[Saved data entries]
%%

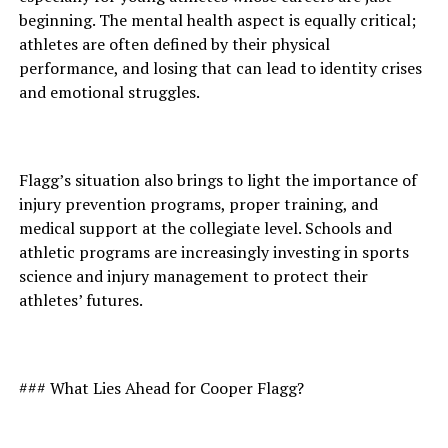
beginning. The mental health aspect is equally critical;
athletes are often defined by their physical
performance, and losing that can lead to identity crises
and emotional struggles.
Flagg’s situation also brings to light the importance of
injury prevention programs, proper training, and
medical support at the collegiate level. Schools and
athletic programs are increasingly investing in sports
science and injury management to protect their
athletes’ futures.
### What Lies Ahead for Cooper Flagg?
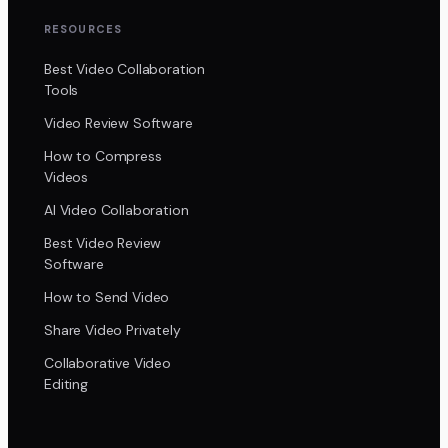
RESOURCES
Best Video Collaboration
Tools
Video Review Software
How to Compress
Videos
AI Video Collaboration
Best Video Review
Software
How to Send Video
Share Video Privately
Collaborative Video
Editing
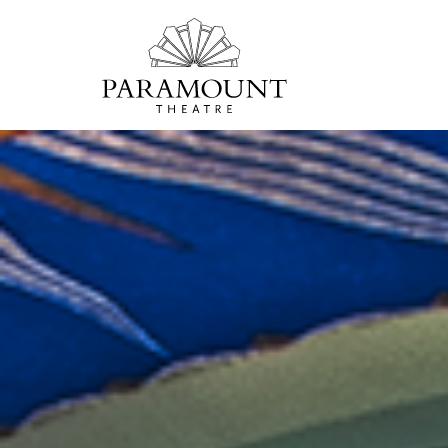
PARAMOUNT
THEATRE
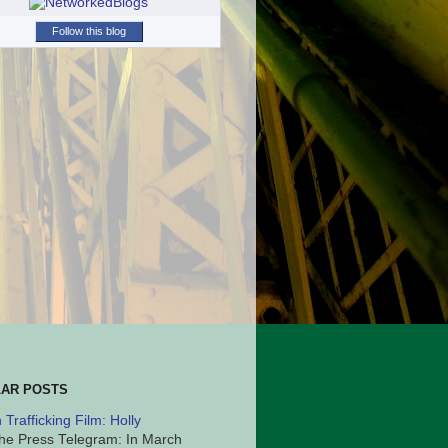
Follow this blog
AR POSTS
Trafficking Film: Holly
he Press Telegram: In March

%%
%%

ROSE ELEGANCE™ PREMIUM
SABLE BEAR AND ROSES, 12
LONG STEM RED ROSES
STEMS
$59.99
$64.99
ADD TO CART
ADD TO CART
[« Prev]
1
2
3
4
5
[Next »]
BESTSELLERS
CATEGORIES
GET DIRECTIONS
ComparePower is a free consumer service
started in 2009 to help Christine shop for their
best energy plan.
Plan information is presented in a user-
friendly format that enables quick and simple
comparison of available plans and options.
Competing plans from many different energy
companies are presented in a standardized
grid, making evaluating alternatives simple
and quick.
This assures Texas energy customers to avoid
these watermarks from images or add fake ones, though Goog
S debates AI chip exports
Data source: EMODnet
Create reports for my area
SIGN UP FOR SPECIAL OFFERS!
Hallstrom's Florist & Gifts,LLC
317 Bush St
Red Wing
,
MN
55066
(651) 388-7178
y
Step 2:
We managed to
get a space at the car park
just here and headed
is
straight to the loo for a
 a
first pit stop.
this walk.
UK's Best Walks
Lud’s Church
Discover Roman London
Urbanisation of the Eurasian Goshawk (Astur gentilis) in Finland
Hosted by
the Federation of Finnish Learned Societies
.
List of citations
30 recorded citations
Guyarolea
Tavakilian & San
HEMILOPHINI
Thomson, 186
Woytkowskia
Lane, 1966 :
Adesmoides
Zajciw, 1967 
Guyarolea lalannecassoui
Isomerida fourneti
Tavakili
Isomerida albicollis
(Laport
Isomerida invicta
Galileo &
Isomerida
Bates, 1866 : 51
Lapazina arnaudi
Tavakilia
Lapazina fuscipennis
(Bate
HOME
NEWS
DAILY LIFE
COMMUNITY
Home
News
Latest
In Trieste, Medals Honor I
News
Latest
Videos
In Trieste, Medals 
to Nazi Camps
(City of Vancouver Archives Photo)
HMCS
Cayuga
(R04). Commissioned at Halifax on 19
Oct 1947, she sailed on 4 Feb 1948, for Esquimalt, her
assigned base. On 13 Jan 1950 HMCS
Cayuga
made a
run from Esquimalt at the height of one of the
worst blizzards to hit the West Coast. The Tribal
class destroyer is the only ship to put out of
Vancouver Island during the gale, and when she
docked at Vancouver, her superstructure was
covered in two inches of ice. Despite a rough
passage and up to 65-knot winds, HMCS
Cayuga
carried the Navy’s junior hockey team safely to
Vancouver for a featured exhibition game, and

%%

WHAT YOU NEED TO DO = Find each line in the data above with the word "simple", then copy it.

RESULT OF THE TASK =
friendly format that enables quick and simple
grid, making evaluating alternatives simple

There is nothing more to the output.